İşlenmiş gıdaların etkisi bununla sınırlı değil. Önceki çalışmalar yüksek düzeyde işlenmiş gıda yemeyi obezite, tip 2 diyabet ve kanser gibi bir dizi sağlık sorunuyla ilişkilendirmişti.

Araştırma heyetindeki bir uzman, birçok kişinin hazır satın alınan sandviçler, dürümler, çorbalar ve az yağlı yiyecekler gibi yiyeceklerin sağlık etkisinin farkında olmadığını söyledi. "Sağlıklı olduğunu düşündüğünüz yiyecekler aslında yüksek tansiyon geliştirmenize katkıda bulunuyor olabilir" dedi.
Sağlıklı beslenme hakkında kitapları bulunan bir yazarsa: "Çoğunluğu 'abur cubur' olarak bilinen, ancak sağlıklı, besleyici, çevre dostu veya kilo kaybı için yararlı olarak pazarlanan pek çok paketli gıda söz konusu.
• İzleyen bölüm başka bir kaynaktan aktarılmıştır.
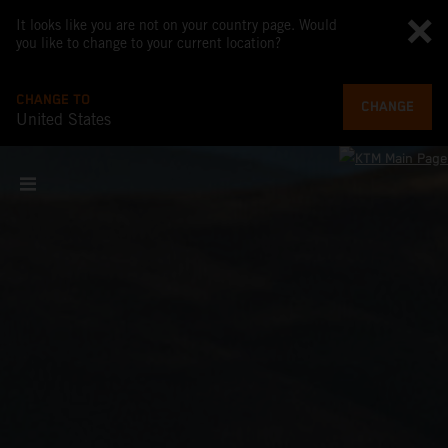
It looks like you are not on your country page. Would
you like to change to your current location?
CHANGE TO
CHANGE
United States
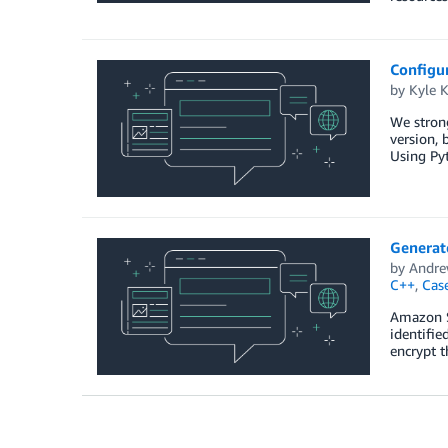
Configur
by
Kyle 
We stron
version, 
Using Pyt
Generat
by
Andre
C++
,
Cas
Amazon S
identifie
encrypt t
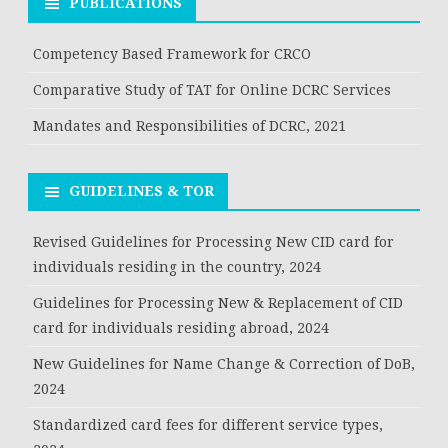
PUBLICATIONS
Competency Based Framework for CRCO
Comparative Study of TAT for Online DCRC Services
Mandates and Responsibilities of DCRC, 2021
GUIDELINES & TOR
Revised Guidelines for Processing New CID card for
individuals residing in the country, 2024
Guidelines for Processing New & Replacement of CID
card for individuals residing abroad, 2024
New Guidelines for Name Change & Correction of DoB,
2024
Standardized card fees for different service types,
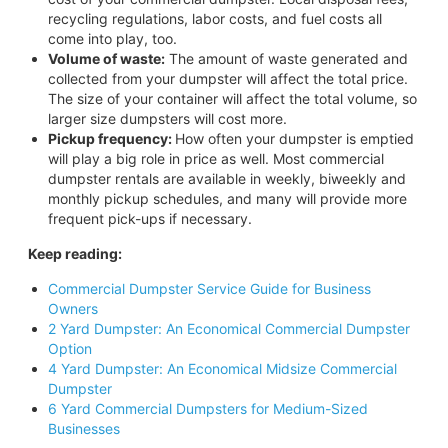
recycling regulations, labor costs, and fuel costs all
come into play, too.
Volume of waste:
The amount of waste generated and
collected from your dumpster will affect the total price.
The size of your container will affect the total volume, so
larger size dumpsters will cost more.
Pickup frequency:
How often your dumpster is emptied
will play a big role in price as well. Most commercial
dumpster rentals are available in weekly, biweekly and
monthly pickup schedules, and many will provide more
frequent pick-ups if necessary.
Keep reading:
Commercial Dumpster Service Guide for Business
Owners
2 Yard Dumpster: An Economical Commercial Dumpster
Option
4 Yard Dumpster: An Economical Midsize Commercial
Dumpster
6 Yard Commercial Dumpsters for Medium-Sized
Businesses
Aslında paketlenmiş her gıda az çok işlem görmüştür” yorumunda bulundu.

"Artık bu ürünlerin bağırsakları iltihaplandırdığına, iştah düzenlemesini bozduğuna, hormon düzeylerini değiştirdiğine ve muhtemelen sigara içmeye benzer şekilde kalp-damar ve diğer hastalık riskini artıran sayısız başka etkilere neden olduğuna dair önemli kanıtlar var." dedi.
Farklı ülkelerden i kısıtlama tedbirleri
Halihazırda Şili ve Meksika'da işlenmiş gıdalar etiketlerinde siyah uyarı etiketlerine yer veriliyor. İşlenmiş gıdaların pazarlanmasında özellikle de çocuklara yönelik reklamlara kısıtlama getirilmesi gerektiği değerlendiriliyor.
İngiltere’de ise sağlıksız yiyecek seçimlerini caydırmak amacıyla belirli ürünlerin marketlerde yerleştirilmesini ve tanıtımını kısıtlayan bir yasa yeni uygulamaya girdi.
İşlenmiş gıdaların kalp-damar hastalıklarına yol açmasında yapay katkı maddelerinin, yüksek tuz, şeker ve yağ içeriğinin ve uygulanan işlemlerin hangi oranda etki ettiği ilerleyen araştırmaların konusu.
Sağlıklı gıda seçeneğini erişilebilir, uygun fiyatlı hale getirecek; insanların uzun ve sağlıklı yaşamalarını destekleyebilecek bir kapsamlı bir stratejiye ihtiyaç duyuluyor.